## Data for this task:
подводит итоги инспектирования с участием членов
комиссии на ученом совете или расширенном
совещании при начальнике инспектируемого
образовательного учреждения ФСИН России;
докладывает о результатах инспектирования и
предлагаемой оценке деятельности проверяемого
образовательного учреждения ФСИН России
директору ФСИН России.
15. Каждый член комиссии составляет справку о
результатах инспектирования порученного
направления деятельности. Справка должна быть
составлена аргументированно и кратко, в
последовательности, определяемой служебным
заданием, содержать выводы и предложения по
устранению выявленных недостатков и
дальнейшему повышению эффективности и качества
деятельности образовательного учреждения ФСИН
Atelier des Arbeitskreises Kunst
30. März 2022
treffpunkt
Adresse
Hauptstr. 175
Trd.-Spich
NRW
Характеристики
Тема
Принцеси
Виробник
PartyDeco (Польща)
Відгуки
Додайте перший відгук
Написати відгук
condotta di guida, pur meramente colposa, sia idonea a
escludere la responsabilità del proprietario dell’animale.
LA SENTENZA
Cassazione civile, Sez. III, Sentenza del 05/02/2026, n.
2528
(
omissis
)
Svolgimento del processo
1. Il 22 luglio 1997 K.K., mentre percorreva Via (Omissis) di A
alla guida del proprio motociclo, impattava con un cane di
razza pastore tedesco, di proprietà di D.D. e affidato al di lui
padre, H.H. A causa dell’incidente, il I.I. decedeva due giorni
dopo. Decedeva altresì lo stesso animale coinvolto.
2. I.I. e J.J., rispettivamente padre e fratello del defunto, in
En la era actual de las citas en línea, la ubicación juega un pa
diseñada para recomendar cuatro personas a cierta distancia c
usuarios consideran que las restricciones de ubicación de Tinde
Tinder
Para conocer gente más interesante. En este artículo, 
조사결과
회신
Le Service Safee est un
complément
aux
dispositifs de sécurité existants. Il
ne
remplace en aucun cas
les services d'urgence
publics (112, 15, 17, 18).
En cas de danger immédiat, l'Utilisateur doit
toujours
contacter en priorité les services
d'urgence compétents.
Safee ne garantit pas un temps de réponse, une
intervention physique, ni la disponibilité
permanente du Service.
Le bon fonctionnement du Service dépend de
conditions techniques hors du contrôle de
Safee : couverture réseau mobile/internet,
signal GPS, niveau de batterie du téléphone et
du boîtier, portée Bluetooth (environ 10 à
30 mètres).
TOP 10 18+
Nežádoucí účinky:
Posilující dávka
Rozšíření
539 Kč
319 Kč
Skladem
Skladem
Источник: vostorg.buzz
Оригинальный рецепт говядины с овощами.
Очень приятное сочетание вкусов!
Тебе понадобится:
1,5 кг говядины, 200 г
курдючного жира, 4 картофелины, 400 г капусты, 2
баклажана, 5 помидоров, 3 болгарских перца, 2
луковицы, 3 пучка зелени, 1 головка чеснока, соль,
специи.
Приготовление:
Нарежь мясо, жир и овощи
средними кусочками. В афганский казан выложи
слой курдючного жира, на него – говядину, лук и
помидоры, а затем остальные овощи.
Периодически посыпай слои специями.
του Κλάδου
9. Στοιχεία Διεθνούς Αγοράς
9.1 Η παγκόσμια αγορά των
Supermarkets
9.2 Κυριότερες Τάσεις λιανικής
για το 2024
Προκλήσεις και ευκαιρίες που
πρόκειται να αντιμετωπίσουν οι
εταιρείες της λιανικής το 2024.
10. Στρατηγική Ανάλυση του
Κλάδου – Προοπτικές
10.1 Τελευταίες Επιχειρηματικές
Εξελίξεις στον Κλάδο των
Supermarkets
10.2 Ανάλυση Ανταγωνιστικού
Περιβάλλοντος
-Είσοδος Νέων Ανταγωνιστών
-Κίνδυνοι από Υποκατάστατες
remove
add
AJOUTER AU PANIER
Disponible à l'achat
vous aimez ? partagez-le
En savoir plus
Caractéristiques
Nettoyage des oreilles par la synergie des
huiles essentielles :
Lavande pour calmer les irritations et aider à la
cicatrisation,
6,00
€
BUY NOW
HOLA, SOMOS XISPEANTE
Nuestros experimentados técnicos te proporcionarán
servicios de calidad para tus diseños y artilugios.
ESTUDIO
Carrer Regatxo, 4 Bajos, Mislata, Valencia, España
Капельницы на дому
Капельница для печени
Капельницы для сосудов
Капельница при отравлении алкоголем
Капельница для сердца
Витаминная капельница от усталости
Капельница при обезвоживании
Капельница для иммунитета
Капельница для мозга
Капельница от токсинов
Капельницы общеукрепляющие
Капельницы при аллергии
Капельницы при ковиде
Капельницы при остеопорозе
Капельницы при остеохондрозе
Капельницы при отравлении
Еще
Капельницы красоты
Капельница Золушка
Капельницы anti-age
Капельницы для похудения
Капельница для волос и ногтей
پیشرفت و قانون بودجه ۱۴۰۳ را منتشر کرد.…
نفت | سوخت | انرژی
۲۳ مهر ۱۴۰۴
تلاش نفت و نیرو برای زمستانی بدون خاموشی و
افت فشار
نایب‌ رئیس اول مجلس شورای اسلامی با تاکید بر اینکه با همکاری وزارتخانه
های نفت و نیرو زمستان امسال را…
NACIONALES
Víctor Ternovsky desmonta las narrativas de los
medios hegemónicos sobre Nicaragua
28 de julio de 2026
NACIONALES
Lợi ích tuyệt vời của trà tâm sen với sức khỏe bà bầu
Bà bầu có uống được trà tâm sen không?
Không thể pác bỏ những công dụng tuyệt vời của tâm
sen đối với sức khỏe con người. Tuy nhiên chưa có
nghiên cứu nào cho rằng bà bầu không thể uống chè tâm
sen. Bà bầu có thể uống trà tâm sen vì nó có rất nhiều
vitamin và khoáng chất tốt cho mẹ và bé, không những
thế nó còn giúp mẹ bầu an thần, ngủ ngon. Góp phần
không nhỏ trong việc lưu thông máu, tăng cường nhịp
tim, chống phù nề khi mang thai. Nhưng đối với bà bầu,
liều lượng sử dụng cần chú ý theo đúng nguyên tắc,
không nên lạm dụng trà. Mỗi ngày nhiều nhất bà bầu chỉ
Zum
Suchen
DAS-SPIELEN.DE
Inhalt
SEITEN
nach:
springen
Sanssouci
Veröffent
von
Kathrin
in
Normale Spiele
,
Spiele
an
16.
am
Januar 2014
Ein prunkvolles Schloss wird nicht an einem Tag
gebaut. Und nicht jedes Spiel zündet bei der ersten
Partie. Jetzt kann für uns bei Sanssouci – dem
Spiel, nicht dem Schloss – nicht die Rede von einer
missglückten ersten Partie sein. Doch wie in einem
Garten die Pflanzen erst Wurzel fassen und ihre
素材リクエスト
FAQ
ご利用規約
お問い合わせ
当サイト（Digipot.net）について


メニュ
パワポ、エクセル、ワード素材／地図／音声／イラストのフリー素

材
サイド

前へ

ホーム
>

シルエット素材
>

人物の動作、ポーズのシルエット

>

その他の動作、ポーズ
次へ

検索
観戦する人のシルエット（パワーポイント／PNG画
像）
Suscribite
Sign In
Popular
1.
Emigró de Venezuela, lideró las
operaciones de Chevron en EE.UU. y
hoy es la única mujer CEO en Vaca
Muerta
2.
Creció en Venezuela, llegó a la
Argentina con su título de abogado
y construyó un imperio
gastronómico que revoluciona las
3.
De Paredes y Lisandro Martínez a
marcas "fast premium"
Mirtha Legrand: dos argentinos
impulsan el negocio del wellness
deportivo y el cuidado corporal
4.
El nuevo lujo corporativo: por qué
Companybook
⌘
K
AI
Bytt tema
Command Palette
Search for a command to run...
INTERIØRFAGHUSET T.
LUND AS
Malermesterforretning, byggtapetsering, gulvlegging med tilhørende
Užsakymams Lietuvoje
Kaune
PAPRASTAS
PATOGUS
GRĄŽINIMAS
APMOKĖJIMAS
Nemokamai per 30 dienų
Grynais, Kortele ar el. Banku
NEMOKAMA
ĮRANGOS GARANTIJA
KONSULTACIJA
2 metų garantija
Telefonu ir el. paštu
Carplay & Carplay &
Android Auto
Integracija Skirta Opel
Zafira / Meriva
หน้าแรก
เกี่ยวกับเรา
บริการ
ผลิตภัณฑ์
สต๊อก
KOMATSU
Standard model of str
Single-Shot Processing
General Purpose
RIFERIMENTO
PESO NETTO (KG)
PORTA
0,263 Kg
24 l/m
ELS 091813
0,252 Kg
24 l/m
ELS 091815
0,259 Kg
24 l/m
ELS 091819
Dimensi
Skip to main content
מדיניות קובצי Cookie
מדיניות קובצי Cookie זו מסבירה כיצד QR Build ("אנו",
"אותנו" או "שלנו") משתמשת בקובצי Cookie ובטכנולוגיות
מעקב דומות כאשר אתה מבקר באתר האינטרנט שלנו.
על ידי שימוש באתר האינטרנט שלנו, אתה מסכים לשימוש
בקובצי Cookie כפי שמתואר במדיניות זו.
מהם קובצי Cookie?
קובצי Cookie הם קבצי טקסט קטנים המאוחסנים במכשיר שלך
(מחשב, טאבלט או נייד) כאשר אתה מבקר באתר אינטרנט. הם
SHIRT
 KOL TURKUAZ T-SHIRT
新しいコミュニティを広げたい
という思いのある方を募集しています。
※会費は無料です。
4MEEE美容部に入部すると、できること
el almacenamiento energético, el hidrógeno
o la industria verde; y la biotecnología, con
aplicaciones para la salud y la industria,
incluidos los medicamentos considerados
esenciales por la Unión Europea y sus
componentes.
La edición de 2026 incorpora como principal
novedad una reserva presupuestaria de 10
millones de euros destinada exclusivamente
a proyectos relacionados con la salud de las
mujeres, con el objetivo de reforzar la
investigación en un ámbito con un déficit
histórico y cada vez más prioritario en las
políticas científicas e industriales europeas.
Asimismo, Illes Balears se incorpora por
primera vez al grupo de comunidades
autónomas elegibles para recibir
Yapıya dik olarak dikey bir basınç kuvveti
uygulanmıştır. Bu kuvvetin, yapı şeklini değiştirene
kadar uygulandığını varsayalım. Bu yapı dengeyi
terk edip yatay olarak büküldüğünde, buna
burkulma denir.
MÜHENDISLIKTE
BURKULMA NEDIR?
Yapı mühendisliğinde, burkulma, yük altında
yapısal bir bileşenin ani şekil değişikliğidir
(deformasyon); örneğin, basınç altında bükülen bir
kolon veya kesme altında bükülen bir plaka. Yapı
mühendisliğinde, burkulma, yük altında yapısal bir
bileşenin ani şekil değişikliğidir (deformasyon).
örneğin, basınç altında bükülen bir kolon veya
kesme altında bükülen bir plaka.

## To do:
From the records above, pull out each line that has "tuyệt".

## Solution to this task:
Lợi ích tuyệt vời của trà tâm sen với sức khỏe bà bầu
Không thể pác bỏ những công dụng tuyệt vời của tâm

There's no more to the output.